# lighting suggestions



## cichlidor (Oct 8, 2009)

where is the best place (store or online) to buy aquarium lighting?


----------



## df001 (Nov 13, 2007)

I would submit that it is dependent on what you are looking for, and how you quantify "best" price? availability? service? etc.

Are you looking for a T5HO fixture? a LED fixture?


----------



## cichlidor (Oct 8, 2009)

im looking for a 48" quad T5HO fixture.thanks for the quick reply.


----------



## CanadaPleco (Sep 7, 2009)

I've got one for sale. $120. Odessa quad t5ho with built in timers.


----------



## cichlidor (Oct 8, 2009)

CanadaPleco said:


> I've got one for sale. $120. Odessa quad t5ho with built in timers.

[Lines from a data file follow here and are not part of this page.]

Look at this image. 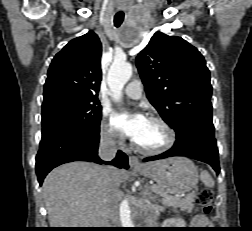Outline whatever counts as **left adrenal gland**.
Segmentation results:
<instances>
[{"mask_svg": "<svg viewBox=\"0 0 252 231\" xmlns=\"http://www.w3.org/2000/svg\"><path fill=\"white\" fill-rule=\"evenodd\" d=\"M145 194L151 195V192L149 191L148 184L145 186Z\"/></svg>", "mask_w": 252, "mask_h": 231, "instance_id": "left-adrenal-gland-1", "label": "left adrenal gland"}]
</instances>
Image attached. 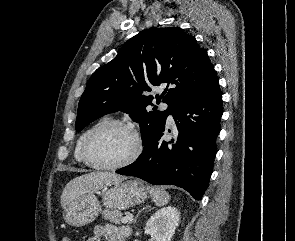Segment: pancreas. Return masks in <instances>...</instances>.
I'll return each instance as SVG.
<instances>
[{
	"mask_svg": "<svg viewBox=\"0 0 295 241\" xmlns=\"http://www.w3.org/2000/svg\"><path fill=\"white\" fill-rule=\"evenodd\" d=\"M104 214V218L106 220H109L112 223H115L117 225H120L122 223V213L118 210H109V209H105L103 211Z\"/></svg>",
	"mask_w": 295,
	"mask_h": 241,
	"instance_id": "cf45deb5",
	"label": "pancreas"
}]
</instances>
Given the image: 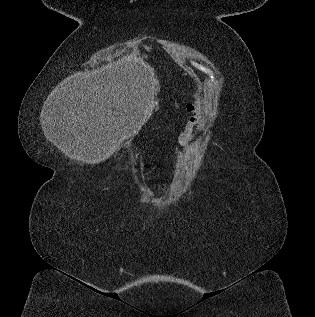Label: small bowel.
I'll return each instance as SVG.
<instances>
[{
  "instance_id": "1",
  "label": "small bowel",
  "mask_w": 315,
  "mask_h": 317,
  "mask_svg": "<svg viewBox=\"0 0 315 317\" xmlns=\"http://www.w3.org/2000/svg\"><path fill=\"white\" fill-rule=\"evenodd\" d=\"M187 110L192 111L193 115L190 117V119L187 123L186 129L183 132H181L179 134V137H178L179 143L181 145H184V146L188 145L190 142H192V140H193L192 128L201 116V112L199 110L193 108L191 105L187 106ZM180 158H181V154L178 150H176L175 159L179 160ZM163 188H164V185H158L156 187L157 191H162Z\"/></svg>"
}]
</instances>
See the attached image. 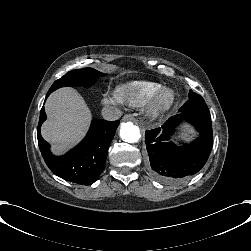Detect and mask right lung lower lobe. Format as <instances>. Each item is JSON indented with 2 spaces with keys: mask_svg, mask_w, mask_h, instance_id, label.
<instances>
[{
  "mask_svg": "<svg viewBox=\"0 0 251 251\" xmlns=\"http://www.w3.org/2000/svg\"><path fill=\"white\" fill-rule=\"evenodd\" d=\"M45 120L43 106L37 138L41 154L49 169L57 176L73 183L81 185L94 183L105 168L108 147L115 135L119 120L94 119L82 142L63 156L53 155L50 152V145L42 138L40 127Z\"/></svg>",
  "mask_w": 251,
  "mask_h": 251,
  "instance_id": "1",
  "label": "right lung lower lobe"
}]
</instances>
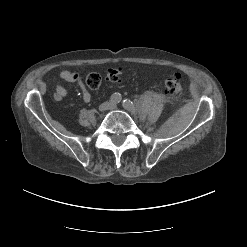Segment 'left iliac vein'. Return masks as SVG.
Masks as SVG:
<instances>
[{
  "mask_svg": "<svg viewBox=\"0 0 247 247\" xmlns=\"http://www.w3.org/2000/svg\"><path fill=\"white\" fill-rule=\"evenodd\" d=\"M109 109L115 110L117 109V105L115 103H111Z\"/></svg>",
  "mask_w": 247,
  "mask_h": 247,
  "instance_id": "1",
  "label": "left iliac vein"
}]
</instances>
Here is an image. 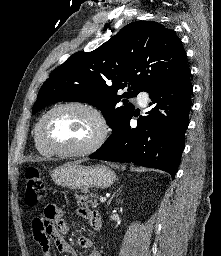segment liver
<instances>
[{
  "instance_id": "1",
  "label": "liver",
  "mask_w": 221,
  "mask_h": 256,
  "mask_svg": "<svg viewBox=\"0 0 221 256\" xmlns=\"http://www.w3.org/2000/svg\"><path fill=\"white\" fill-rule=\"evenodd\" d=\"M74 163H81V161H76V162H74Z\"/></svg>"
}]
</instances>
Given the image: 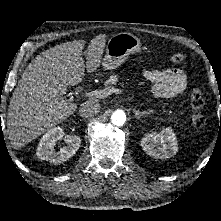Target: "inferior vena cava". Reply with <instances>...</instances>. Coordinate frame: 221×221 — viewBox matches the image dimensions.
Returning a JSON list of instances; mask_svg holds the SVG:
<instances>
[{
	"mask_svg": "<svg viewBox=\"0 0 221 221\" xmlns=\"http://www.w3.org/2000/svg\"><path fill=\"white\" fill-rule=\"evenodd\" d=\"M100 111L99 103L87 101L80 105L79 114L81 117H92Z\"/></svg>",
	"mask_w": 221,
	"mask_h": 221,
	"instance_id": "1",
	"label": "inferior vena cava"
}]
</instances>
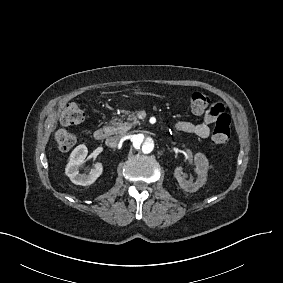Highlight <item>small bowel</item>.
I'll return each mask as SVG.
<instances>
[{
    "mask_svg": "<svg viewBox=\"0 0 283 283\" xmlns=\"http://www.w3.org/2000/svg\"><path fill=\"white\" fill-rule=\"evenodd\" d=\"M231 110L228 102L209 103L205 108L204 119L199 123L181 121L177 129L186 133L194 134L200 138H208L210 135V124L220 117V114H227Z\"/></svg>",
    "mask_w": 283,
    "mask_h": 283,
    "instance_id": "c3829d8e",
    "label": "small bowel"
}]
</instances>
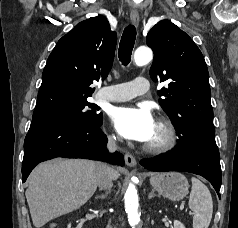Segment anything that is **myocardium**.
I'll use <instances>...</instances> for the list:
<instances>
[{"label": "myocardium", "instance_id": "f54148a6", "mask_svg": "<svg viewBox=\"0 0 238 228\" xmlns=\"http://www.w3.org/2000/svg\"><path fill=\"white\" fill-rule=\"evenodd\" d=\"M156 126L162 134L161 141L155 144L146 143L143 149L151 154L165 153L176 145L177 134L173 124L168 119H159Z\"/></svg>", "mask_w": 238, "mask_h": 228}]
</instances>
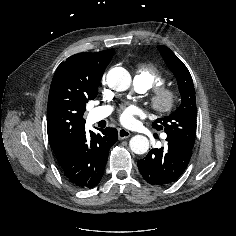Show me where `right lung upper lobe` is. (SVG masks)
<instances>
[{
  "mask_svg": "<svg viewBox=\"0 0 236 236\" xmlns=\"http://www.w3.org/2000/svg\"><path fill=\"white\" fill-rule=\"evenodd\" d=\"M114 50L80 53L62 62L53 77L47 107V132L58 163L71 153L85 129V104L93 100Z\"/></svg>",
  "mask_w": 236,
  "mask_h": 236,
  "instance_id": "1",
  "label": "right lung upper lobe"
}]
</instances>
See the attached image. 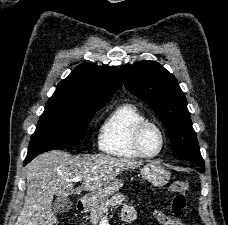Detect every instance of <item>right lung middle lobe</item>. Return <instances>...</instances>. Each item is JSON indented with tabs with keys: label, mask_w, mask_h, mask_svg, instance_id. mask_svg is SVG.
<instances>
[{
	"label": "right lung middle lobe",
	"mask_w": 228,
	"mask_h": 225,
	"mask_svg": "<svg viewBox=\"0 0 228 225\" xmlns=\"http://www.w3.org/2000/svg\"><path fill=\"white\" fill-rule=\"evenodd\" d=\"M105 104L50 98L31 137L29 149L46 144H75L81 140L95 112Z\"/></svg>",
	"instance_id": "dd1d6c3e"
}]
</instances>
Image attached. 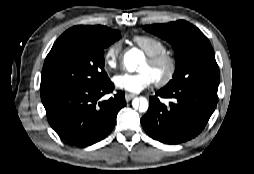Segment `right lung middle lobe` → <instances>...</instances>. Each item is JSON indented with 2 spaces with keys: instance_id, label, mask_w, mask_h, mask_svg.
Segmentation results:
<instances>
[{
  "instance_id": "obj_1",
  "label": "right lung middle lobe",
  "mask_w": 254,
  "mask_h": 174,
  "mask_svg": "<svg viewBox=\"0 0 254 174\" xmlns=\"http://www.w3.org/2000/svg\"><path fill=\"white\" fill-rule=\"evenodd\" d=\"M119 31L103 38L64 32L54 43L42 69L41 96L70 88L95 87L108 80L104 48L119 40Z\"/></svg>"
}]
</instances>
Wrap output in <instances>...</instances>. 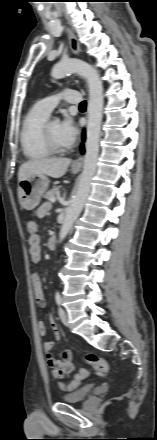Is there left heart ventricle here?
<instances>
[{"label":"left heart ventricle","mask_w":157,"mask_h":440,"mask_svg":"<svg viewBox=\"0 0 157 440\" xmlns=\"http://www.w3.org/2000/svg\"><path fill=\"white\" fill-rule=\"evenodd\" d=\"M49 132H50L51 137L53 138V140L58 145L67 146L66 143L61 138L59 123H57V122H50V124H49Z\"/></svg>","instance_id":"b2bd125f"}]
</instances>
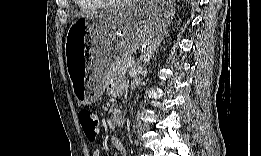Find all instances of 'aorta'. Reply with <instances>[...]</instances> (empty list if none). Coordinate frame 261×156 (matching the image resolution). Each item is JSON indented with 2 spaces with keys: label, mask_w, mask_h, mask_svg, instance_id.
Here are the masks:
<instances>
[{
  "label": "aorta",
  "mask_w": 261,
  "mask_h": 156,
  "mask_svg": "<svg viewBox=\"0 0 261 156\" xmlns=\"http://www.w3.org/2000/svg\"><path fill=\"white\" fill-rule=\"evenodd\" d=\"M139 85V80L135 79L133 80V82L131 83V89H135V87H137ZM112 120L114 124H118L120 125L122 120H123V115H122V111L121 108L119 107H114L112 110Z\"/></svg>",
  "instance_id": "1"
}]
</instances>
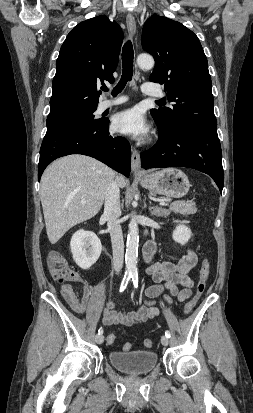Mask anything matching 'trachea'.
<instances>
[{
  "instance_id": "3493384b",
  "label": "trachea",
  "mask_w": 253,
  "mask_h": 413,
  "mask_svg": "<svg viewBox=\"0 0 253 413\" xmlns=\"http://www.w3.org/2000/svg\"><path fill=\"white\" fill-rule=\"evenodd\" d=\"M133 57H134V51H133V45L131 41H127L122 49V65H123V72L121 79L117 86L114 88L112 95L116 96L118 93H120L125 85L127 84L128 81L132 80V75H133ZM103 91H108L107 88H104ZM158 103H162L161 100L157 101Z\"/></svg>"
}]
</instances>
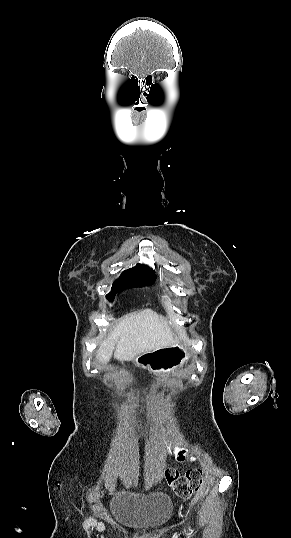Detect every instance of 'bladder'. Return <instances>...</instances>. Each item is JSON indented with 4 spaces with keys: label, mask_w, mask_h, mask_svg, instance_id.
<instances>
[{
    "label": "bladder",
    "mask_w": 291,
    "mask_h": 538,
    "mask_svg": "<svg viewBox=\"0 0 291 538\" xmlns=\"http://www.w3.org/2000/svg\"><path fill=\"white\" fill-rule=\"evenodd\" d=\"M110 508L116 524L136 532H153L168 523L173 504L161 490L136 492L119 484L111 491Z\"/></svg>",
    "instance_id": "obj_1"
}]
</instances>
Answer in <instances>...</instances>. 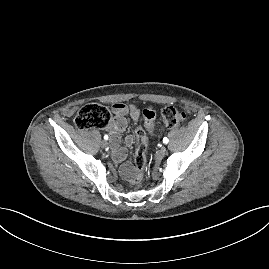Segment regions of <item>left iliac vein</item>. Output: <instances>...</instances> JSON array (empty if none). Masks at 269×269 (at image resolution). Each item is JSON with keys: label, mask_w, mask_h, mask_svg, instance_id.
Masks as SVG:
<instances>
[{"label": "left iliac vein", "mask_w": 269, "mask_h": 269, "mask_svg": "<svg viewBox=\"0 0 269 269\" xmlns=\"http://www.w3.org/2000/svg\"><path fill=\"white\" fill-rule=\"evenodd\" d=\"M165 155H166V149L165 148H161L160 150L157 151L156 159H161Z\"/></svg>", "instance_id": "1"}]
</instances>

Problem is i dont drive.i dont even know where haliburton is.but if your willing to deliver or meet then im in


----------



## CanadaPleco (Sep 7, 2009)

I may be in the city later this week, I will let you know.


----------



## cichlidor (Oct 8, 2009)

Sure!thanks.


----------



## cichlidor (Oct 8, 2009)

Can you tell me info about the light fixture like what comes with it and how long have you had it.


----------



## CanadaPleco (Sep 7, 2009)

Had it less then a year. Not sure what bulbs are in it but its freshwater. Haven't used it much.


----------



## Vinoy Thomas (Jan 4, 2013)

eBayyyyyyy!!!

Cheapest place to get lights.

Just my opinion though.

Sent from my iPhone using Tapatalk


----------



## TankCla (Dec 31, 2010)

www.aquatraders.com


----------